'String puppet' mechanism controls estrogen regulation

Watching a puppet show can teach you something about how estrogen works in the body, according to scientists whose research could open the door to new strategies for regulating the hormone — which could help prevent breast cancer and other diseases.

Just as a puppeteer manipulates strings, an estrogen receptor , once it binds to a hormone molecule, manipulates its structure to access a specific DNA site, where it will either enhance or inhibit gene expression. Estrogen receptors play a crucial role in breast cancer, making them therapeutic targets for tumor growth inhibition.

A study published in the journal PNAS explains the link between the particular structure of estrogen receptor alpha proteins and how these receptors function at the molecular level.

“This molecule has two regions or domains that normally are not touching each other,” said the study’s corresponding author. “Instead, they're separated by two stringlike structures. The puzzle was, how do these two domains communicate with each other? How is the information that a hormone is bound conveyed to the domain that binds DNA?”

Using software called AWSEM that his research group developed to predict the structure and dynamics of proteins, the team found estrogen receptor hormone regulation is controlled by a previously unknown strategy of molecular communication.

“For most of my career, the dominant viewpoint about how protein molecules function has been that they're fairly rigid objects and that their molecular mechanics involved interactions like those in simple machines, using levers and hinges. So, it's very weird when you have these stringy structures because they don't seem to work like that,” the author said.

The previous research uncovered that stringlike protein structures can act like the arms of an octopus.

“This stringy octopus’ arm finds something, grabs onto it and then organizes itself,” the author said. “That's a mechanism we discovered a long time ago that we called fly-casting. It has been seen in many systems.”

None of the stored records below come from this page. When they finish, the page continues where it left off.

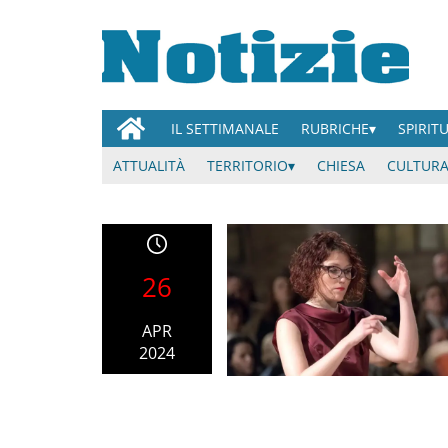
IL SETTIMANALE
RUBRICHE
SPIRIT
ATTUALITÀ
TERRITORIO
CHIESA
CULTURA
26
APR
2024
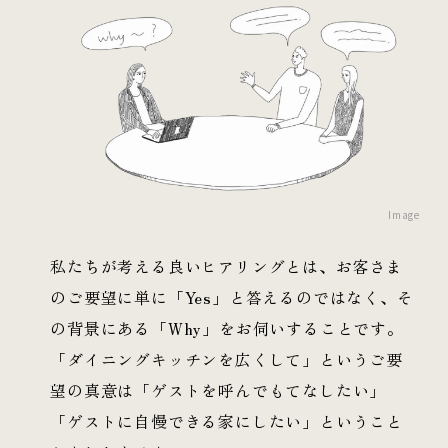
Image
私たちが考える良いヒアリングとは、お客さま
のご要望に単に「Yes」と答えるのではなく、そ
の背景にある「Why」をお伺いすることです。
「ダイニングキッチンを広くして」というご要
望の真意は「ゲストを呼んでもてなしたい」
「ゲストに自慢できる家にしたい」ということ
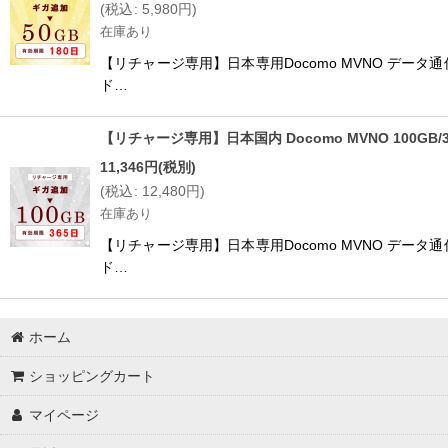
(
税込
:
5,980
円
)
在庫あり
【リチャージ専用】日本専用Docomo MVNO データ
ド…
【リチャージ専用】日本国内 Docomo MVNO 100GB
11,346
円
(税別)
(
税込
:
12,480
円
)
在庫あり
【リチャージ専用】日本専用Docomo MVNO データ
ド…
ホーム
ショッピングカート
マイページ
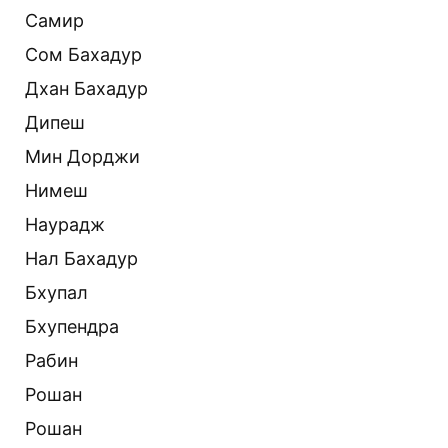
Самир
Сом Бахадур
Дхан Бахадур
Дипеш
Мин Дорджи
Нимеш
Наурадж
Нал Бахадур
Бхупал
Бхупендра
Рабин
Рошан
Рошан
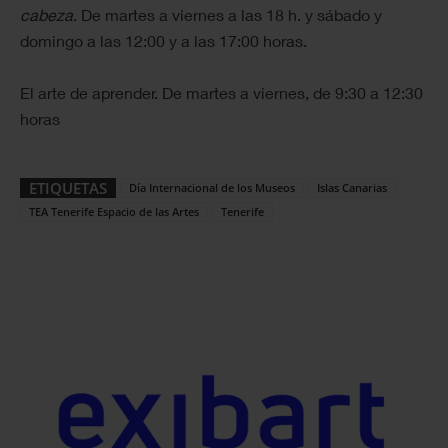
cabeza
. De martes a viernes a las 18 h. y sábado y
domingo a las 12:00 y a las 17:00 horas.
El arte de aprender. De martes a viernes, de 9:30 a 12:30
horas
ETIQUETAS
Día Internacional de los Museos
Islas Canarias
TEA Tenerife Espacio de las Artes
Tenerife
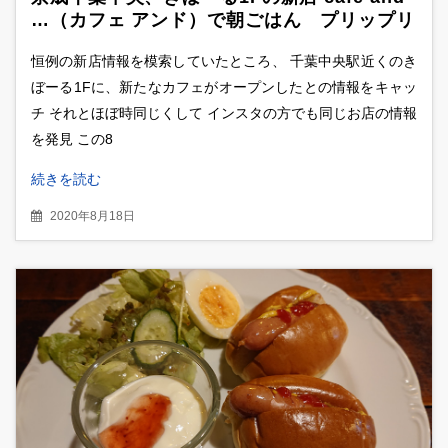
…（カフェ アンド）で朝ごはん プリップリ
ソーセージ＆マスカルポーネたっぷりティラ
恒例の新店情報を模索していたところ、 千葉中央駅近くのき
ミスサンドに大満足！！
ぼーる1Fに、新たなカフェがオープンしたとの情報をキャッ
チ それとほぼ時同じくして インスタの方でも同じお店の情報
を発見 この8
続きを読む
2020年8月18日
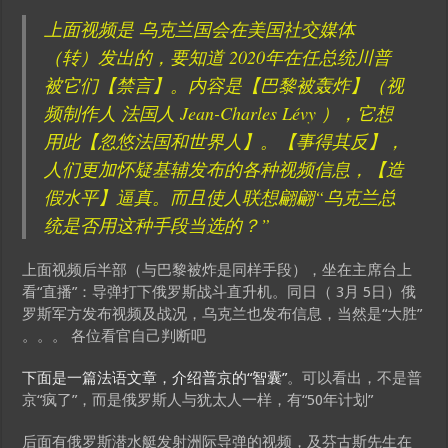
上面视频是 乌克兰国会在美国社交媒体
（转）发出的，要知道 2020年在任总统川普
被它们【禁言】。内容是【巴黎被轰炸】（视
频制作人 法国人 Jean-Charles Lévy ），它想
用此【忽悠法国和世界人】。【事得其反】，
人们更加怀疑基辅发布的各种视频信息，【造
假水平】逼真。而且使人联想翩翩“乌克兰总
统是否用这种手段当选的？”
上面视频后半部（与巴黎被炸是同样手段），坐在主席台上
看“直播”：导弹打下俄罗斯战斗直升机。同日（ 3月 5日）俄
罗斯军方发布视频及战况，乌克兰也发布信息，当然是“大胜”
。。。 各位看官自己判断吧
下面是一篇法语文章，介绍普京的“智囊”
。可以看出，不是普
京“疯了”，而是俄罗斯人与犹太人一样，有“50年计划”
后面有俄罗斯潜水艇发射洲际导弹的视频，及芬古斯先生在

In the case of the estrogen receptor protein, the fact that the different areas of the molecule are connected by two stringlike structures made it difficult to account for how the region of the molecule that binds to the hormone, known as the ligand binding domain, communicates with the region of the molecule that attaches to the DNA, or the DNA binding domain.

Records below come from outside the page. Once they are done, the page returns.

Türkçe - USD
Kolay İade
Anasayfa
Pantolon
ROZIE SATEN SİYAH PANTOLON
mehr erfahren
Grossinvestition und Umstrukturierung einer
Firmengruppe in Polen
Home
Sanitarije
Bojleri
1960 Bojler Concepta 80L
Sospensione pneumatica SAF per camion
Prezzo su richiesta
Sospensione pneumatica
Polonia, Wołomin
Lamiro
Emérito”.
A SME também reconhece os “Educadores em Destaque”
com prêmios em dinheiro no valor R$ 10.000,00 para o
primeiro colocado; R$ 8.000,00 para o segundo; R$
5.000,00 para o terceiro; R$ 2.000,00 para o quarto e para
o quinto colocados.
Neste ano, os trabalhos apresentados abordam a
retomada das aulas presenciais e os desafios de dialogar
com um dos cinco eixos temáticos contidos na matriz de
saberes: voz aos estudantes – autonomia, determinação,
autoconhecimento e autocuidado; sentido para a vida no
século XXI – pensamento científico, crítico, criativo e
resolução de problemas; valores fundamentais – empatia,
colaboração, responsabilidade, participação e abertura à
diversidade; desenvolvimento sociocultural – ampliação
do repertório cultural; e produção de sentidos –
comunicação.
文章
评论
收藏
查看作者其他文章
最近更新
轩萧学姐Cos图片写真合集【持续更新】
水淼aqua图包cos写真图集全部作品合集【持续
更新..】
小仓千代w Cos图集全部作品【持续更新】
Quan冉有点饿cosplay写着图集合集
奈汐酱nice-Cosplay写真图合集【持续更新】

“By doing a simulation of the dynamics of the molecule, what we discovered was that when the ligand binding domain changed its structure, it rotated and moved the strings a little bit farther apart. In so doing, it shortened the strings connecting it to the other domain, bringing it into closer contact with the DNA. This is like the way a puppet master would manipulate a marionette,” the author said.

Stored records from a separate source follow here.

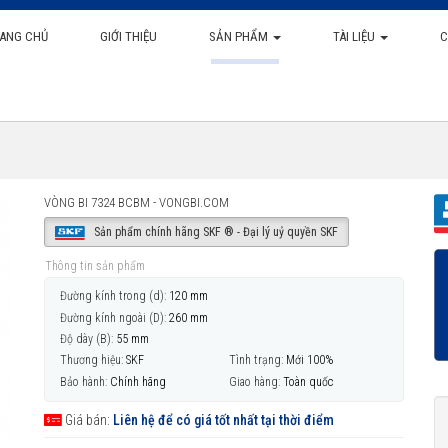
ANG CHỦ
GIỚI THIỆU
SẢN PHẨM
TÀI LIỆU
C
VÒNG BI 7324 BCBM - VONGBI.COM
Sản phẩm chính hãng SKF ® - Đại lý uỷ quyền SKF
Thông tin sản phẩm
Đường kính trong (d):
120 mm
Đường kính ngoài (D):
260 mm
Độ dày (B):
55 mm
Thương hiệu:
SKF
Tình trạng:
Mới 100%
Bảo hành:
Chính hãng
Giao hàng:
Toàn quốc
Giá bán:
Liên hệ để có giá tốt nhất tại thời điểm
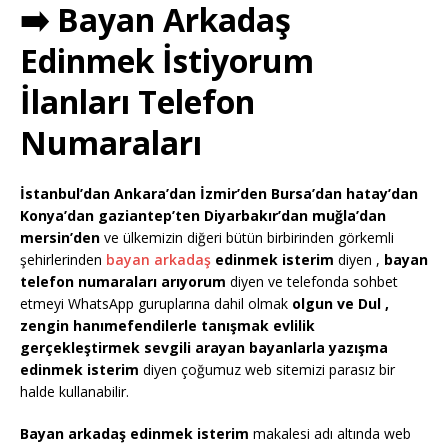
➡️ Bayan Arkadaş
Edinmek İstiyorum
İlanları Telefon
Numaraları
İstanbul’dan Ankara’dan İzmir’den Bursa’dan hatay’dan
Konya’dan gaziantep’ten Diyarbakır’dan muğla’dan
mersin’den
ve ülkemizin diğeri bütün birbirinden görkemli
şehirlerinden
bayan arkadaş
edinmek isterim
diyen ,
bayan
telefon numaraları arıyorum
diyen ve telefonda sohbet
etmeyi WhatsApp guruplarına dahil olmak
olgun ve Dul ,
zengin hanımefendilerle tanışmak evlilik
gerçekleştirmek sevgili arayan bayanlarla yazışma
edinmek isterim
diyen çoğumuz web sitemizi parasız bir
halde kullanabilir.
Bayan arkadaş edinmek isterim
makalesi adı altında web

“To our knowledge, no one has ever thought about this idea that the two strings basically cooperated with each other to work like a marionette,” the author added.

Estrogen receptor mutations are linked to numerous other diseases and types of cancer besides breast cancer.

“It turns out that some of the mutations that disable the estrogen receptor in cancers occur exactly in this hinge region,” the author said of the region composed of the stringlike structures. “That is something that we now can begin to analyze. We think it'll give insight to the people who work on the pharmacology side about why that region in the estrogen receptor is disabled in some cases and not in others.”

The author said the finding could help reshape understanding of how hormone receptor molecules work more broadly.

“We think that this may be a very common functional mechanism in protein dynamics,” the author said. “There are a lot of other hormone receptors that have a similar organization of structured domains connected by strings.”

The question of protein structure prediction, sometimes called the protein folding problem, has garnered a lot of attention in recent years due to the development of AlphaFold, a system by Google AI offshoot DeepMind that predicts the 3D structure of proteins based on their amino acid sequence.